Matchmaking system - Githubissues

SteveDesmond-ca commented 3 years ago

As a runner, I want to know which other runners are approximately the same speed as me on a given course, so that I can see if they want to run together.

Acceptance criteria:

athlete page contains a "Similar Athletes" link for each course
"Similar Athletes" page for a given athlete and course lists any runner (regardless of gender) who has a fastest and average time within a certain threshold (try 10% to start?)
no contact details are provided in the app, users should be directed (via external announcement) to use the forum for communicating with other runners

adamengst commented 3 years ago

Is it too granular to break it up by course?

SteveDesmond-ca commented 3 years ago

I guess it depends what we're going for: best matches for each course ("I'm going to run [course X] this week, who should I run with?"), vs overall matches based on averaging the differences per course ("who might be a good partner for all my runs?")...those lists might end up pretty different.

adamengst commented 3 years ago

I guess that's the question—would it be that different? Perhaps it's just my data-free blinders, but it feels to me like someone who would be similar to me on the East Hill Rec Way would also probably be similar on Thom B.

From a user experience point of view, it might be too detailed too. @scottpdawson, do you have any thoughts about this idea (which Steve and I discussed on a Thom B. run last weekend)?

scottpdawson commented 3 years ago

I love that you’re thinking about something like this! I would want it on my own athlete page, not a special page. For each course, my “performances” might vary quite a bit, but it’d be cool to know who’s average is close to my average pace on that course. Too prohibitive to calculate that? Overall, at the bottom, would be very cool to have a section that shows similar age-graded times, irrespective of courses. Would that cross age groups? I think it should, ideally, since I might have fun training with someone in a different age group simply because our times are similar. I know that’s how some FLRC people roll — running w/ people in similar pace groups, not necessarily similar age groups.

adamengst commented 3 years ago

Oh yeah, speaking as a 53-year-old, I couldn't care less how old someone is if they're my pace. Though it would be useful to know that information since it will inform the conversation. :-)

I'm not sure age-graded times would be helpful here, since the point of age grading is to level out age and gender. So a 60-year-old woman might have a very similar age grade to me, but she'd be running much more slowly overall.

My main goal here is to use our data to make it clear who are compatible running partners so those who don't know a lot of people can see where they might fit in.

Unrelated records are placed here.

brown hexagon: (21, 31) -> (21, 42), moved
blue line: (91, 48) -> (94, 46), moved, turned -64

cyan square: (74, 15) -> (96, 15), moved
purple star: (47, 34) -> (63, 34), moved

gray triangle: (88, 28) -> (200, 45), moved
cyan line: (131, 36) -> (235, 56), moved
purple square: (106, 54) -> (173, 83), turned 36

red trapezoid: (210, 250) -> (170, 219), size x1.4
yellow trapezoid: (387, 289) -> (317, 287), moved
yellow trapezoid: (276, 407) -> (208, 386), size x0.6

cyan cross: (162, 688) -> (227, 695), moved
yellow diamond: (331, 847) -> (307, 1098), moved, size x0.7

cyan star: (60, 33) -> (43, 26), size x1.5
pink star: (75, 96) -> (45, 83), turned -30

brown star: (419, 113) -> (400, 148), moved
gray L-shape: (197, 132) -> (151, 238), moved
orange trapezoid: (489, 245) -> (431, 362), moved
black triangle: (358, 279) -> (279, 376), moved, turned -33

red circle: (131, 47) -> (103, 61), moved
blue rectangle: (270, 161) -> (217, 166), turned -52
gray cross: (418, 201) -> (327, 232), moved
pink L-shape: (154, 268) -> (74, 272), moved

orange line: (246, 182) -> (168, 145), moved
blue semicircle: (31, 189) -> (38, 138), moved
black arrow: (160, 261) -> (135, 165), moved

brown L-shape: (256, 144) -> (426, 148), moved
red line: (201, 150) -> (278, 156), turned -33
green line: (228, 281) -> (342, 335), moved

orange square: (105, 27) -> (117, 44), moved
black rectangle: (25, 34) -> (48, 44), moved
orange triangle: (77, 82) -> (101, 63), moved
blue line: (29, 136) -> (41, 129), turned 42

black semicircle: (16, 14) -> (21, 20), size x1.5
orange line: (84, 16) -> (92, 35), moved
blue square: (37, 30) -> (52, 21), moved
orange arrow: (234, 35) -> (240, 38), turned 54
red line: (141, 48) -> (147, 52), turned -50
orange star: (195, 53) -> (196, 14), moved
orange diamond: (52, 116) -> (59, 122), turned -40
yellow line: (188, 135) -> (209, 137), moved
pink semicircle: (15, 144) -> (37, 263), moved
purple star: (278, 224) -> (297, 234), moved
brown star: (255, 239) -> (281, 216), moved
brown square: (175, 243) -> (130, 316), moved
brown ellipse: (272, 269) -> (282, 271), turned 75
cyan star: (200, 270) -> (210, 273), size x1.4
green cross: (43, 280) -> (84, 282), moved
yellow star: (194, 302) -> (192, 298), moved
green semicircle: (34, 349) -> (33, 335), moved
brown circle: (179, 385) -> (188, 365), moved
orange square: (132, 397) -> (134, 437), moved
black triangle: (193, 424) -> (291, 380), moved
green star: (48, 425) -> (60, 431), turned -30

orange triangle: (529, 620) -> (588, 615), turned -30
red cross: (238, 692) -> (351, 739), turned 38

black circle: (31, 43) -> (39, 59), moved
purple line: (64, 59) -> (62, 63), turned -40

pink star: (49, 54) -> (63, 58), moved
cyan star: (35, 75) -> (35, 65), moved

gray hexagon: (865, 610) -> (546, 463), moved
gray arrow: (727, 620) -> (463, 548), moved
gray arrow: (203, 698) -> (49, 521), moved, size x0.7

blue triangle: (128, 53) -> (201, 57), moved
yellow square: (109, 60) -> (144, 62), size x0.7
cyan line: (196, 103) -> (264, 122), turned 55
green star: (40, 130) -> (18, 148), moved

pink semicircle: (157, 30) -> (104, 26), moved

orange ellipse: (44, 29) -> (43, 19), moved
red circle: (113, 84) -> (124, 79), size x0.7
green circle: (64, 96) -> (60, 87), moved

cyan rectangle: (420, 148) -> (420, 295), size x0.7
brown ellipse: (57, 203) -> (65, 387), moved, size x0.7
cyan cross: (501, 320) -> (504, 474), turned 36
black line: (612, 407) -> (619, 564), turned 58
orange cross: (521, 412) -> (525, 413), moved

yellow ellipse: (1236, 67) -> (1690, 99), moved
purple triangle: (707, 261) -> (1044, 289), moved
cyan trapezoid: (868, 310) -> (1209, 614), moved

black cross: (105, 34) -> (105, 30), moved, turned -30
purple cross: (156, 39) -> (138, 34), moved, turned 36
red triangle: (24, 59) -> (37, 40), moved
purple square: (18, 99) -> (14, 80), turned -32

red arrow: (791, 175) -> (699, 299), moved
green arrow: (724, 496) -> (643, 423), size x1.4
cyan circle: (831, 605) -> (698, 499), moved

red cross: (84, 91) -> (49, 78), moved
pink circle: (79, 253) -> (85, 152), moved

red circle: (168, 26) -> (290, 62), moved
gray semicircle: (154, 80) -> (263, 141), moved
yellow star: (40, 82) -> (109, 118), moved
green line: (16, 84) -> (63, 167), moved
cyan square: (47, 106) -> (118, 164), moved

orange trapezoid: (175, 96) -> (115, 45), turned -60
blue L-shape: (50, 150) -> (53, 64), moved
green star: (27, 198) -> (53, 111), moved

adamengst commented 3 years ago

I've been longing for this a little more lately as I run across people who I should be inviting for weekend runs, for instance, but who I don't know well and tend to forget each time.

SteveDesmond-ca commented 3 years ago

I just dark launched this, your list is available at https://challenge.fingerlakesrunners.org/Athlete/Similar/6728 and you can view anyone else's by going to their athlete info page and changing Index to Similar in the URL (e.g. https://challenge.fingerlakesrunners.org/Athlete/Index/115406 becomes https://challenge.fingerlakesrunners.org/Athlete/Similar/115406 for mine)

scottpdawson commented 3 years ago

Wow! This is really fascinating. Great job, Steve!

adamengst commented 3 years ago

Looks cool, indeed! What does it mean when it says "no data" for average pace"?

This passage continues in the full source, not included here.